VarioCam is an automobile variable valve timing technology developed by Porsche. VarioCam varies the timing of the intake valves by adjusting the tension on the timing chain connecting the intake and exhaust camshafts. VarioCam was first used on the 1992 3.0 L engine in the Porsche 968.
Porsche's more recent VarioCam Plus combines variable valve timing with two-stage lift on the intake side. The two-stage valve-lift function is performed by electro-hydraulically operated switchable tappets.
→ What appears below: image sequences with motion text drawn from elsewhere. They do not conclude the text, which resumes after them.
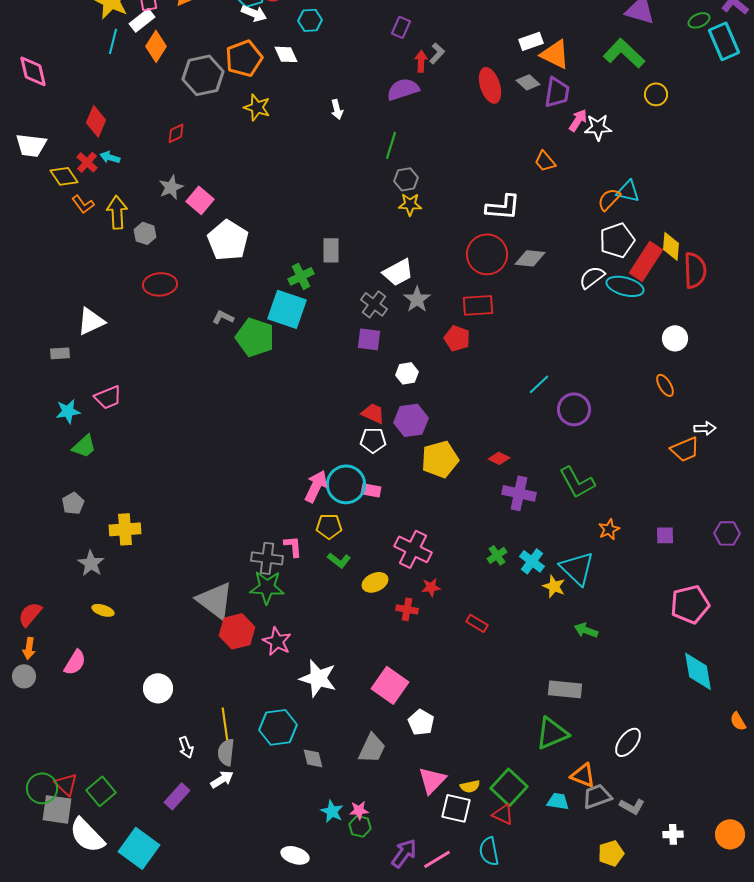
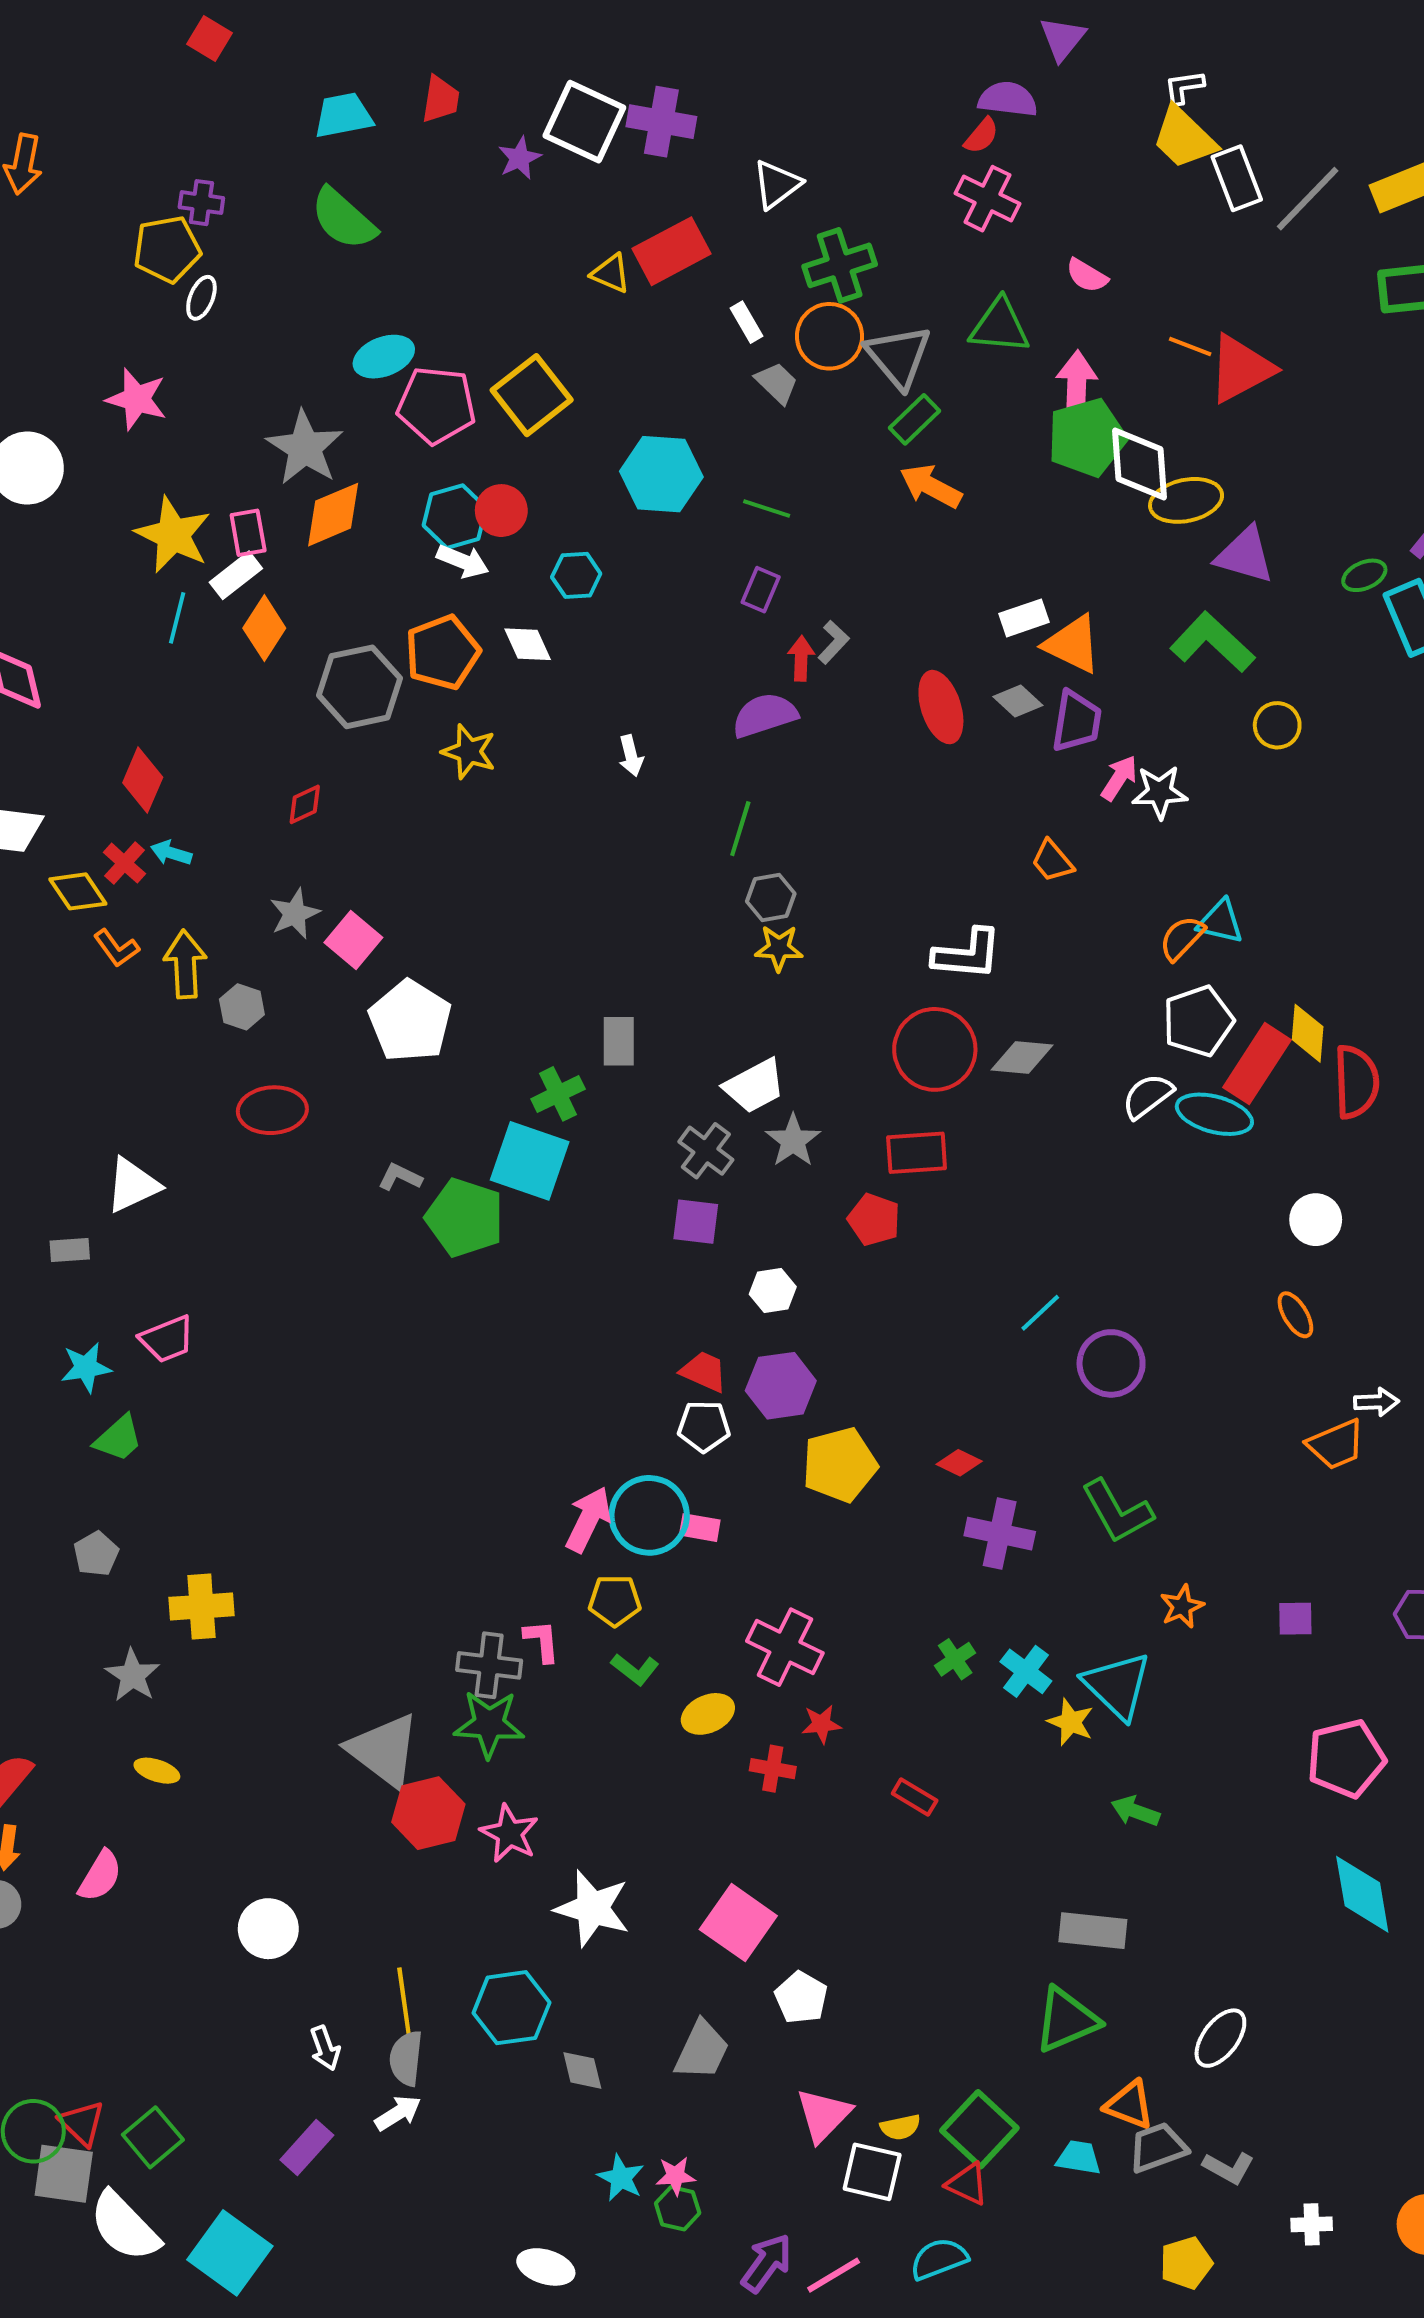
cyan semicircle: (489, 851) -> (939, 2259), turned 80

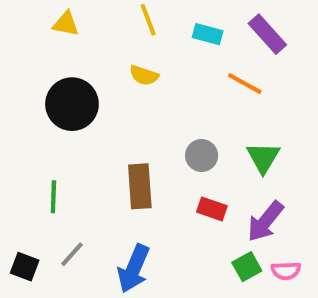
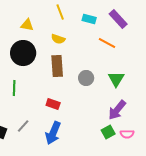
yellow triangle: (66, 24) -> (27, 25), moved
brown rectangle: (140, 186) -> (57, 66), moved
green line: (53, 197) -> (14, 88), moved
red rectangle: (212, 209) -> (53, 104), moved

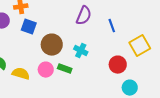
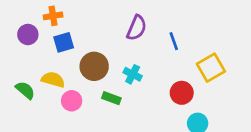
blue square: (29, 27) -> (64, 42), turned -35
pink circle: (46, 70) -> (72, 101), moved
yellow semicircle: (21, 74) -> (53, 80), moved

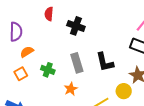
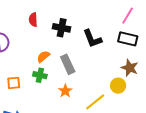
orange semicircle: (27, 52) -> (43, 57), moved
black L-shape: (105, 62) -> (92, 39), moved
orange square: (21, 74) -> (14, 83), turned 32

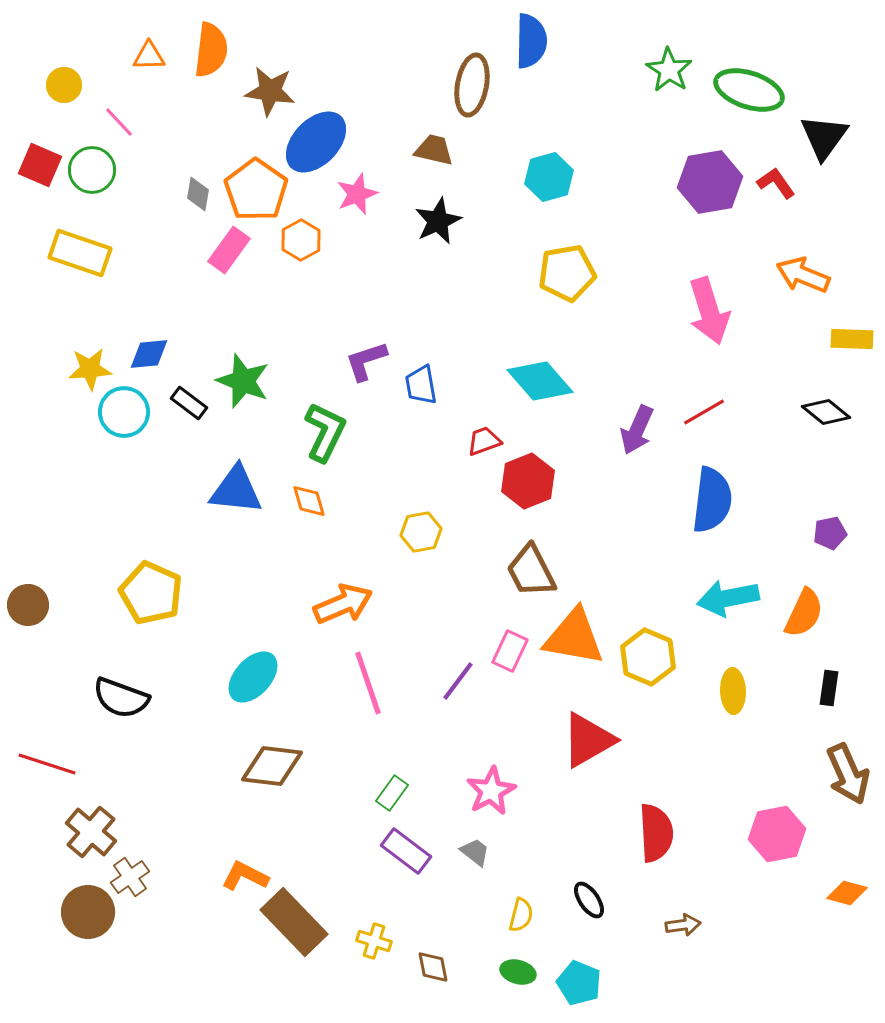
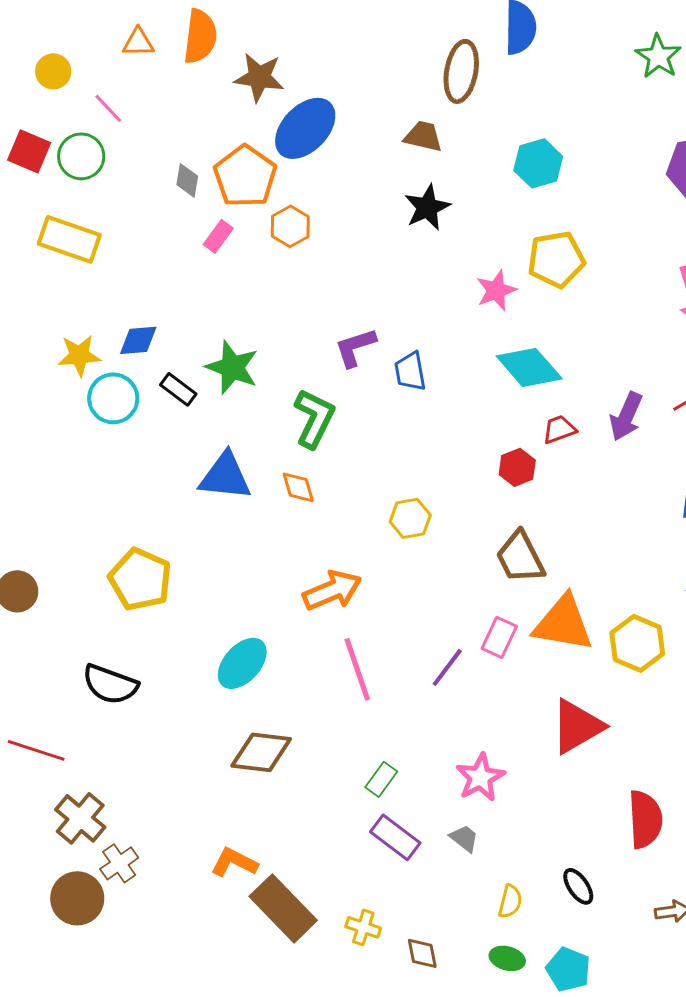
pink star: (357, 194) -> (496, 290), moved
pink rectangle: (229, 250) -> (218, 236), size x0.7
red trapezoid: (484, 441) -> (559, 429), moved
red hexagon: (528, 481) -> (517, 467), size x0.7

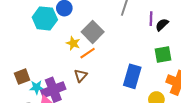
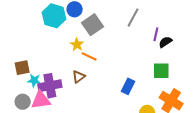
gray square: (93, 32) -> (92, 25), moved
orange line: (88, 53) -> (89, 56), turned 49
blue rectangle: (132, 76) -> (128, 86), size x0.7

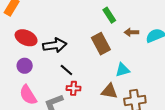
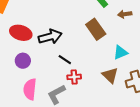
brown triangle: (109, 91) -> (110, 75), turned 42
pink semicircle: (28, 95) -> (30, 89), turned 45

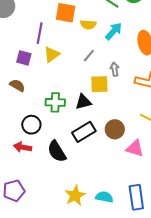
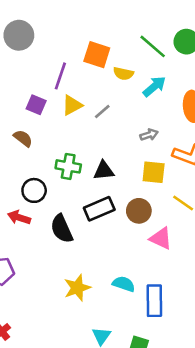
gray line: (89, 56) -> (102, 112), moved
gray arrow: (115, 69) -> (149, 135), turned 72
yellow square: (99, 84) -> (154, 172), moved
cyan semicircle: (104, 197) -> (124, 284), moved

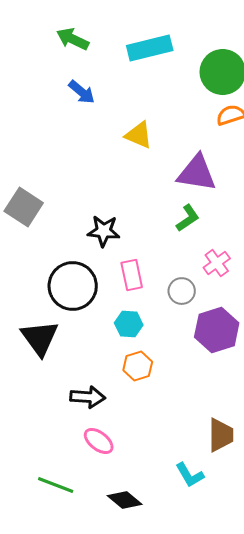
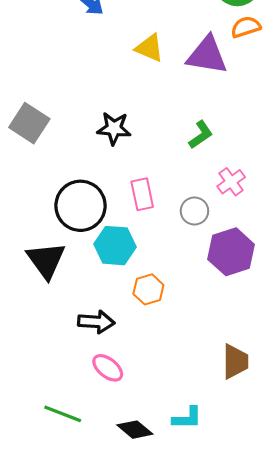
purple triangle: (197, 173) -> (207, 55), moved
black star: (104, 231) -> (114, 128), moved
cyan hexagon: (129, 324) -> (115, 246), moved, size x1.4
cyan L-shape: (190, 475) -> (187, 418), moved, turned -60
Each of these 12 tappets consists of concentric lifters which can be locked together by means of a pin. The inner lifter is actuated by a small cam lobe, while the outer ring element is moved by a pair of larger-profile lobes. The timing of each valve is seamlessly adjusted by means of an electro-hydraulically operated rotary vane adjuster at the head of each intake camshaft.
Valve timing and the valve profile are continuously altered according to conditions and engine load. For improved responsiveness on cold starts, VarioCam Plus raises the amount of lift and retards valve timing. At medium revs with minimal loads, the valve lift is lowered and timing advanced to help minimize fuel consumption and emissions. For maximum power and torque, the lift is raised and the timing is advanced. This system debuted on the 1999 Porsche 996 Turbo.
A system similar to the VarioCam Plus system was developed by Porsche for Subaru for the redesigned EZ30R H6 engine which debuted in 2003 in the Legacy and Outback.